Long-term results of sirolimus treatment in lymphangioleiomyomatosis: a single referral centre experience
Eva Revilla‐López, Cristina Berastegui, Alejandra Méndez, Berta Sáez, Victoria Ruiz de Miguel, Manuel López‐Meseguer, Vı́ctor Monforte, Carlos Bravo, Miguel Ángel Pujana, María Antonia Ramón, Susana Gómez‐Ollés, Antonio Román, The Vall d’Hebron Multidisciplinary Cystic Lung Disease Group, Irene Bello, R. Burgos, Roser Escobar, Carla Ferrándiz‐Pulido, Alba Gómez, Esther Pallisa, Gloria Palomares, Sabina Salicrú, A. L. Sánchez Martinez, Irene Sansano, Joana Sellarés
Abstract
Abstract There are few published data on long-term treatment with sirolimus in lymphangioleiomyomatosis (LAM). The objective of this study was to describe the long-term effect of sirolimus in a series of LAM patients followed up in a referral centre, focusing on pulmonary function. We retrospectively reviewed a series of 48 patients with LAM diagnosed, followed up and treated with sirolimus in a single centre. Response to sirolimus was evaluated at 1 and 5 years. A negative sirolimus response was defined as an FEV 1 decline greater than − 75 ml/year. A mixed-effects model was used to estimate the longitudinal changes in FEV 1 (average slope), both as absolute (ml/year) and as predicted values (%predicted/year). From a total of 48 patients, 9 patients underwent lung transplantation and 4 died during the study.
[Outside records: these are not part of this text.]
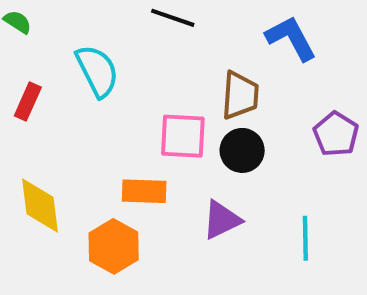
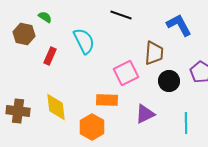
pink square: (183, 136) -> (126, 73), turned -30
black circle: (242, 150) -> (169, 81), moved

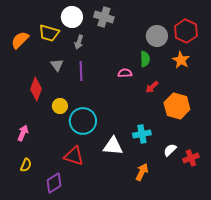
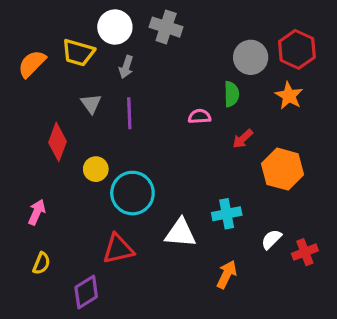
red triangle: (74, 156) -> (118, 249), turned -30

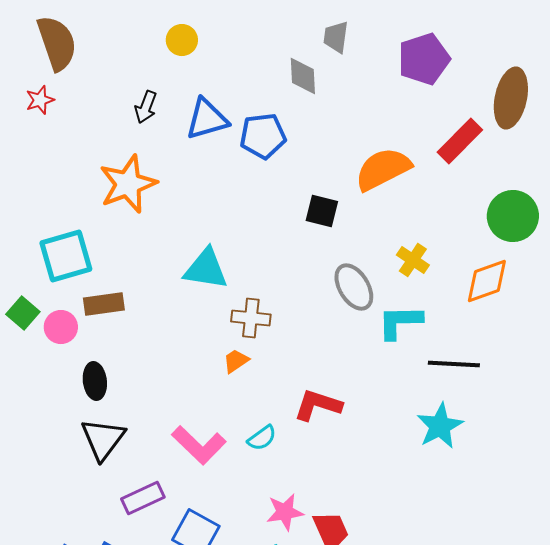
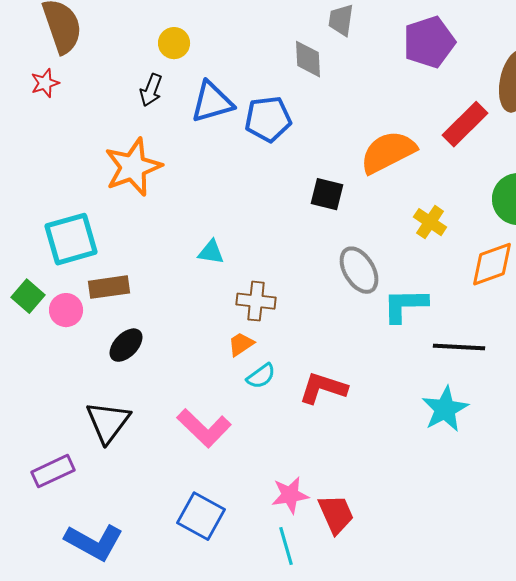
yellow circle: (182, 40) -> (174, 43), moved
yellow cross: (413, 260) -> (430, 222), moved
cyan triangle: (206, 269) -> (211, 252), size x0.6
black ellipse: (95, 381) -> (126, 345), moved, turned 51
cyan semicircle: (262, 438) -> (261, 376), moved
purple rectangle: (143, 498) -> (53, 471), moved

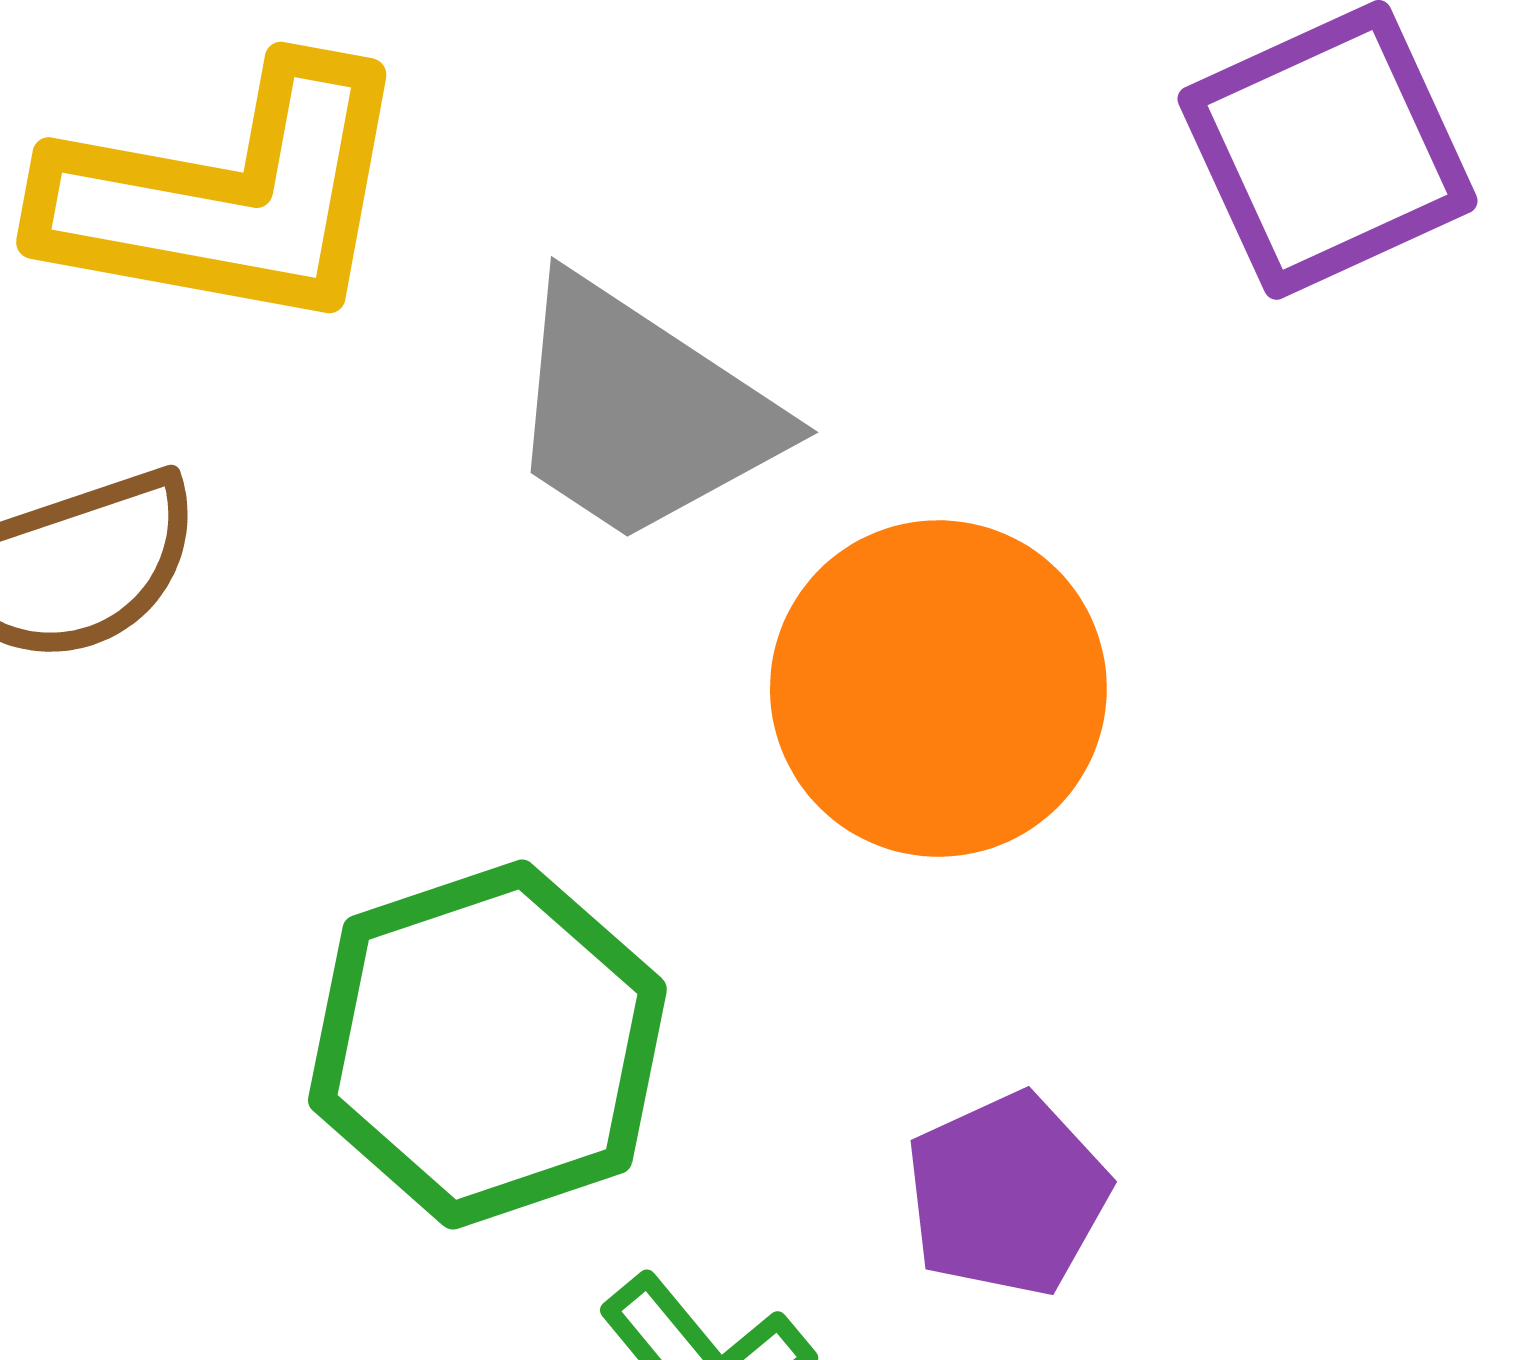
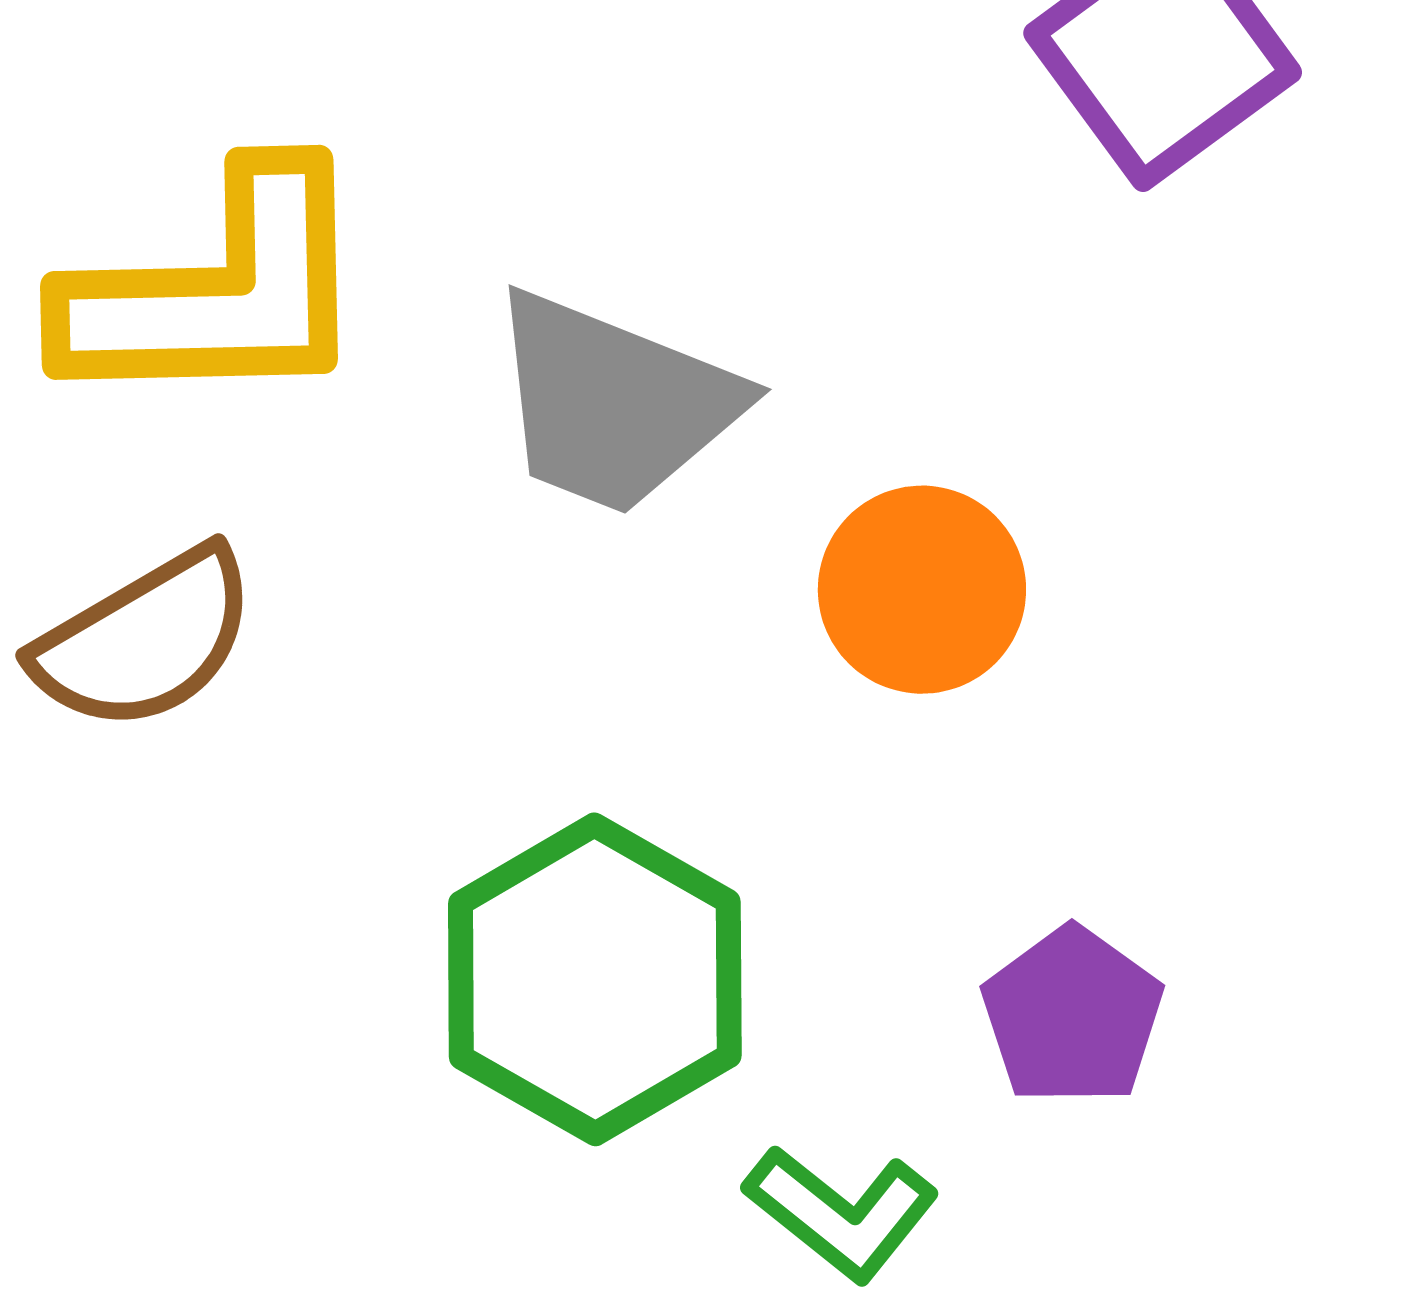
orange circle: (938, 689) -> (922, 590), size x0.7

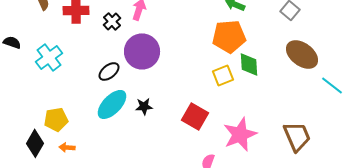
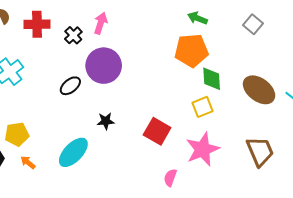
brown ellipse: (302, 54) -> (259, 90), moved
yellow square: (223, 75) -> (203, 107), moved
cyan ellipse: (112, 104) -> (73, 152), moved
orange arrow: (67, 147) -> (28, 162), turned 35

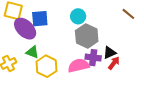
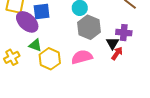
black triangle: (110, 53) -> (112, 43), turned -32
purple cross: (93, 58) -> (124, 33), moved

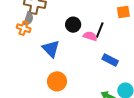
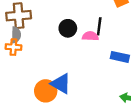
blue triangle: (51, 49) -> (61, 84), moved
orange circle: (57, 81) -> (46, 91), moved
Mean (95% CI) FEV 1 slope over 5 years was − 0.14 (− 26.13 to 25.85) ml/year in the whole LAM group, 42.55 (14.87 to 70.22) ml/year in the responder group, − 54.00 (− 71.60 to − 36.39) ml/year in the partial responder group and − 84.19 (− 113.5 to − 54.0) ml/year in the non-responder group. After 5 years of sirolimus treatment 59% had a positive response, 30% had a partial response and 11% had a negative response. Our study found that sirolimus treatment had a positive long-term effect on most LAM patients.